I’m here to preach an eternal truth: The journal is as necessary to traveling as a pair of warm socks is to ice-fishing in Siberia. Google is full of answers to “what do I pack,” but it’s rare to see travel journals high on the list, if at all. They seem to be more of an afterthought than a source of interminable wisdom and remembrance, which is how travel journals should be viewed.
When I open my travel journal, events long forgotten and memories long tarnished by age reawaken, allowing me to revisit the past on terms I can control. I can view a photograph of a place and feel longing to go back, for example, but only by reading my own words from a distant time can I understand why I was traveling in the first place.

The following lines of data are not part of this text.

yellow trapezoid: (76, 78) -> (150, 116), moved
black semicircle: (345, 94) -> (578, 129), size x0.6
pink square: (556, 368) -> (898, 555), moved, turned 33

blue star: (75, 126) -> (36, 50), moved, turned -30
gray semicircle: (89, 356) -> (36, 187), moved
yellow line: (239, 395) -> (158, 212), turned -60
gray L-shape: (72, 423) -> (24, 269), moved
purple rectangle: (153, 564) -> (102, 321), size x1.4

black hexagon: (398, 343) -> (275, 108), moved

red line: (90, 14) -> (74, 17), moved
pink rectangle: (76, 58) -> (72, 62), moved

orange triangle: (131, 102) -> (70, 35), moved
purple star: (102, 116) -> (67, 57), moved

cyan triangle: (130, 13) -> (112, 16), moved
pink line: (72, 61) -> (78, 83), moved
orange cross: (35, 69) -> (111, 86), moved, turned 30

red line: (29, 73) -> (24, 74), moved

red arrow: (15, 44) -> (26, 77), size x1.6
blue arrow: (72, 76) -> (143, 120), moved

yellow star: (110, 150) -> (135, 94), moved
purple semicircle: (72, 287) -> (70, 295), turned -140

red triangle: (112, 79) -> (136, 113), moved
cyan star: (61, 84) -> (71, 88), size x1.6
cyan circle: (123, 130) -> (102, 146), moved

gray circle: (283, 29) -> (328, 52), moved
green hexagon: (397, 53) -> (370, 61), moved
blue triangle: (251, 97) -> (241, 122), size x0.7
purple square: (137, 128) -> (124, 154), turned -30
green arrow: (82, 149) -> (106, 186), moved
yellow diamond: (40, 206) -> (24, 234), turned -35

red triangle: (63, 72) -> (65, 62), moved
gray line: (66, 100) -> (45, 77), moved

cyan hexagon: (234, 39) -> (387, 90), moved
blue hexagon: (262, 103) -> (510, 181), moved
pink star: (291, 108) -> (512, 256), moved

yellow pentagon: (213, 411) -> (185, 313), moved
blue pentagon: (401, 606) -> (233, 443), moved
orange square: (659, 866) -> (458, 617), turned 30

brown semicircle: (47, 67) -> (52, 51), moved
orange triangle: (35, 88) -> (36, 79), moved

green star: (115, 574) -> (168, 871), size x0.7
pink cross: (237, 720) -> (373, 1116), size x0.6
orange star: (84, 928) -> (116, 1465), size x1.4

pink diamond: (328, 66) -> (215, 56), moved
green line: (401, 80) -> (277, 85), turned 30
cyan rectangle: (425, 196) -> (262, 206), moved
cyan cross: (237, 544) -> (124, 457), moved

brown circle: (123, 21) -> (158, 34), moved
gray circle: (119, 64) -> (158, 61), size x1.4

Even with effort, I cannot remember many of the finest details from my weeks spent traveling. At best, the memories are fuzzy. And while stories from San Francisco, Europe and Southeast Asia are certainly worth conveying to erstwhile listeners, it’s a chore to remember them all — until I crack open my travel journal.
Journaling solidifies the details of travel experiences that may be impossible to remember beyond the flashiest bits that provide good storytelling material. A good story exists in the most adventurous or outlandish memories, but sometimes the little moments at a cafe or local park are just as good. And preserving those memories is what travel journals are for.
There exists a magic to the art of writing, although I’m admittedly biased. It can offer a useful window into a world that doesn’t exist anymore. Socrates famously questioned the utility of writing, claiming it would lead to forgetfulness at the expense of memory. But it’s safe to say writing things down — in a journal, as just one example — can only preserve memory, providing we write the good stuff down in the first place.
Besides, keeping a journal handy is one of the best ways to decompress from your travels after a long day or week on the road. While the memories are fresh, writing down your experiences will help strengthen them, perhaps fueling later stories. Did that delivery guy give you the wrong pizza? Was the Eiffel Tower really worth it? Write it down! You’ll appreciate what the younger you was thinking and perhaps chuckle at stories from nights spent at bars or bartering taxi fares.
There is, indeed, something to be said for photographs. The worst cameraman with an outdated iPhone can preserve memories without doing more than pointing and clicking. The best photographers, ones who wield their lens with measured expertise, can evoke wonder, bewilderment or a dozen other combinations of feelings that transport us to another place. Photos are marvelous, evocative, mesmerizing, powerful. But even they lack the power of a well-placed word in the annals of traveling.
Photos are external. They can be misinterpreted. They show a place from the view of a camera lens. Travel journals add a viewpoint from inside the writer’s mind. I would argue we need both to complete a picture of a journey. But if I had to choose, writing would steal the show.
Keep your friends close but your journal closer.